[MITgcm-support] tutorial_global_oce_optim optimisation failed
Daniel Goldberg
dngoldberg at gmail.com
Thu May 24 12:12:03 EDT 2018
Hi Ron
The file externalDummies_cb2m_oad.f is created on the fly based on
several source files and templates. This is done as part of a facility to
replace openad-generated code by user-written code -- which is needed for
instance when there is code which would be problematic for OpenAD to
compile/transform, and the mathematical adjoint of a given operation can
more easily be hand-written -- or to control "side effects" like the
writing of adjoint fields to I/O.
Externaldummies (
https://github.com/MITgcm/MITgcm/blob/master/pkg/openad/externalDummies.F)
is transformed by OpenAD -- but the hand-written code then replaces the
appropriate transformed code via templates in this directory:
https://github.com/MITgcm/MITgcm/tree/master/tools/OAD_support
so the active_read() definition in externalDummies.F serves only to tell
the dependency analysis that certain variables (like active_var) should be
type "active". Can't say for sure why your build failed or why changing it
to to real made it compile. From what i can see the tutorial seems not to
be broken:
http://mitgcm.org/testing/results/2018_05/tr_baudelaire-a_20180524_5/summary.txt
did you have an interest in halfpipe_streamice or did you just want to see
if the openad experiment would work?
dan
On Thu, May 24, 2018 at 2:40 PM, Ron Goldman <ron at ocean.org.il> wrote:
> Hi All,
> I am kind of new to mitgcm so please let me know if this the right place
> to address this.
> OpenAD worked for me with halfpipe_streamice but I couldn't recreate the
> settings with tutorial_global_oce_optim. I managed to get the grdchk to
> work by adding OPENAD_OPTIONS.h with ALLOW_OPENAD_ACTIVE_READ_XY. The make
> failed for me but I manually edited OpenAD_active_read_xy in
> externalDummies_cb2m_oad.f to use active_var as a real array and not
> type(active). The make succeeded after that and the output seemed ok.

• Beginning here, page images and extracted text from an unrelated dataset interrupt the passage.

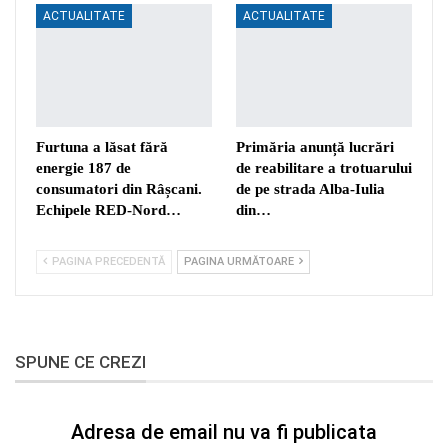
ACTUALITATE
ACTUALITATE
Furtuna a lăsat fără
Primăria anunță lucrări
energie 187 de
de reabilitare a trotuarului
consumatori din Râșcani.
de pe strada Alba-Iulia
Echipele RED-Nord…
din…
PAGINA PRECEDENTĂ
PAGINA URMĂTOARE
SPUNE CE CREZI
Adresa de email nu va fi publicata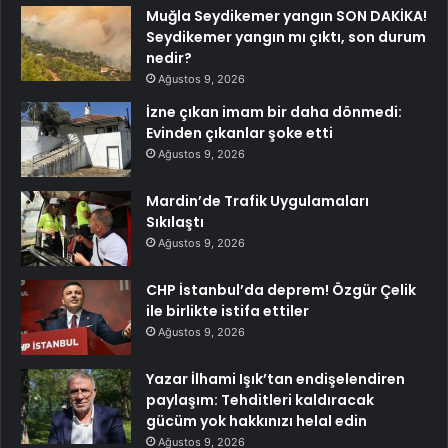
Muğla Seydikemer yangın SON DAKİKA!
Seydikemer yangın mı çıktı, son durum
nedir?
Ağustos 9, 2026
İzne çıkan imam bir daha dönmedi:
Evinden çıkanlar şoke etti
Ağustos 9, 2026
Mardin’de Trafik Uygulamaları
Sıkılaştı
Ağustos 9, 2026
CHP İstanbul’da deprem! Özgür Çelik
ile birlikte istifa ettiler
Ağustos 9, 2026
Yazar İlhami Işık’tan endişelendiren
paylaşım: Tehditleri kaldıracak
gücüm yok hakkınızı helal edin
Ağustos 9, 2026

> Can someone with better understanding of the build system help me
> understand how externalDummies_cb2m_oad.f is created.
> Thanks in advance,
> Ron
>
> On 05/03/18 11:46, Martin Losch wrote:
>
> Hi Andrew,
>
> the FD gradient is used for checking the AD gradient in a few (very few!) places. I don’t know why it is zero in your case, but assuming that the AD gradient is correct, you don’t need the FD gradient at all (I would actually strongly recommend to turn off the grdchk pkg for any optimization exercise).
>
> make sure you do a “cvs update" on the optim_m1qn3 directory, because I added a fix for the funny cost function value yesterday.
>
> Martin
>
>
> On 2. May 2018, at 19:34, Andrew McRae <andrew.mcrae at physics.ox.ac.uk> <andrew.mcrae at physics.ox.ac.uk> wrote:
>
> Thanks for this.
>
> Just as a sanity check, before I involve optim_m1qn3 again, the output of my ./testreport -t tutorial_global_oce_optim -oad includes
>
> There were 16 decimal places of similarity for "ADM CostFct"
> There were 16 decimal places of similarity for "ADM Ad Grad"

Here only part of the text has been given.